■ Provided material ■
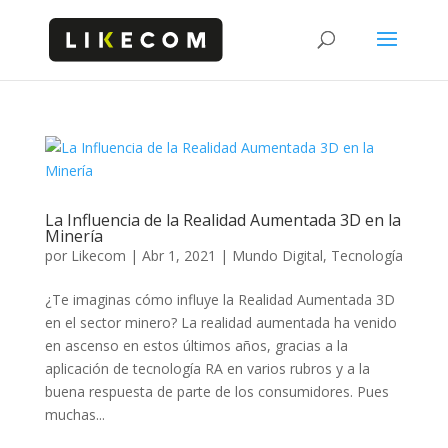
La Influencia de la Realidad Aumentada 3D en la
Minería
por
Likecom
|
Abr 1, 2021
|
Mundo Digital
,
Tecnología
¿Te imaginas cómo influye la Realidad Aumentada 3D
en el sector minero? La realidad aumentada ha venido
en ascenso en estos últimos años, gracias a la
aplicación de tecnología RA en varios rubros y a la
buena respuesta de parte de los consumidores. Pues
muchas...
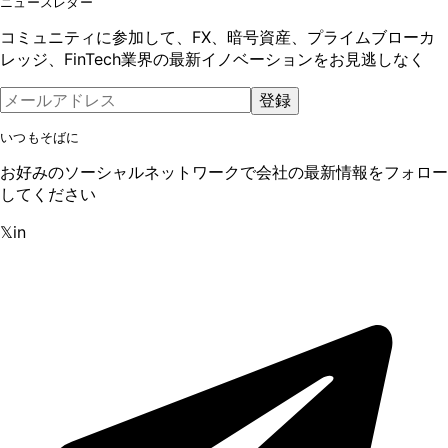
ニュースレター
コミュニティに参加して、FX、暗号資産、プライムブローカ
レッジ、FinTech業界の最新イノベーションをお見逃しなく
登録
いつもそばに
お好みのソーシャルネットワークで会社の最新情報をフォロー
してください
𝕏
in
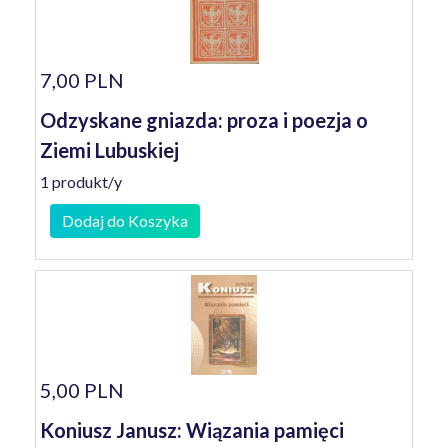
7,00 PLN
Odzyskane gniazda: proza i poezja o
Ziemi Lubuskiej
1 produkt/y
Dodaj do Koszyka
5,00 PLN
Koniusz Janusz: Wiązania pamięci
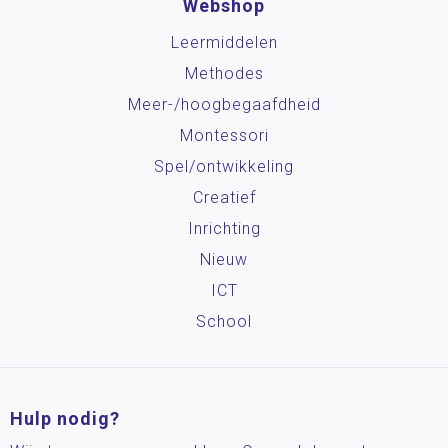
Webshop
Leermiddelen
Methodes
Meer-/hoog­begaafdheid
Montessori
Spel/ontwikkeling
Creatief
Inrichting
Nieuw
ICT
School
Hulp nodig?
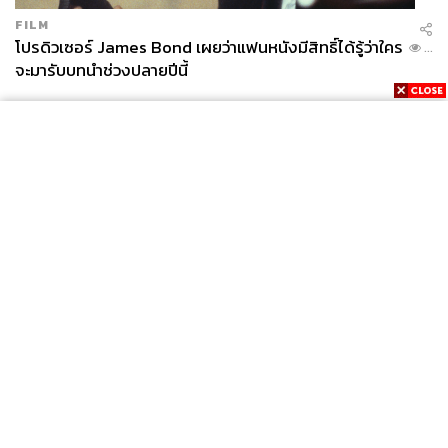
FILM
โปรดิวเซอร์ James Bond เผยว่าแฟนหนังมีสิทธิ์ได้รู้ว่าใคร
...
จะมารับบทนำช่วงปลายปีนี้
News
Wealth
Pop
Podcast
Video
Now
Opinion
Careers
Events
Privacy
About
Contact
Policy
FOR
ADVERTISING
MEMBERSHIP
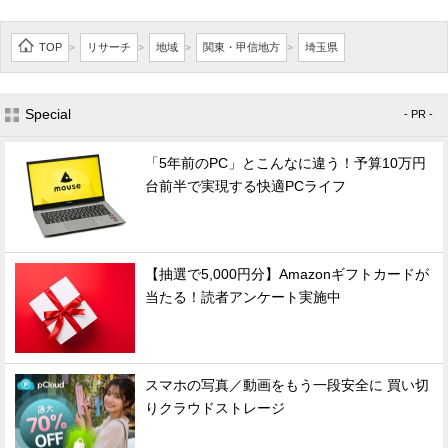
TOP
リサーチ
地域
関東・甲信地方
埼玉県
>
>
>
>
Special
- PR -
「5年前のPC」とこんなに違う！予算10万円
台前半で実現する快適PCライフ
【抽選で5,000円分】Amazonギフトカードが
当たる！読者アンケート実施中
スマホの写真／動画をもう一段安全に 買い切
りクラウドストレージ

■ Activity ■
Please output the lines of the records above from the one with "Koniusz Janusz: Wiązania pamięci" through the last, exactly as they appear and with both ends included; skip any pictures and add nothing.

■ Problem solution ■
Koniusz Janusz: Wiązania pamięci
Webshop
Leermiddelen
Methodes
Meer-/hoog­begaafdheid
Montessori
Spel/ontwikkeling
Creatief
Inrichting
Nieuw
ICT
School
Hulp nodig?
FILM
โปรดิวเซอร์ James Bond เผยว่าแฟนหนังมีสิทธิ์ได้รู้ว่าใคร
...
จะมารับบทนำช่วงปลายปีนี้
News
Wealth
Pop
Podcast
Video
Now
Opinion
Careers
Events
Privacy
About
Contact
Policy
FOR
ADVERTISING
MEMBERSHIP
TOP
リサーチ
地域
関東・甲信地方
埼玉県
>
>
>
>
Special
- PR -
「5年前のPC」とこんなに違う！予算10万円
台前半で実現する快適PCライフ
【抽選で5,000円分】Amazonギフトカードが
当たる！読者アンケート実施中
スマホの写真／動画をもう一段安全に 買い切
りクラウドストレージ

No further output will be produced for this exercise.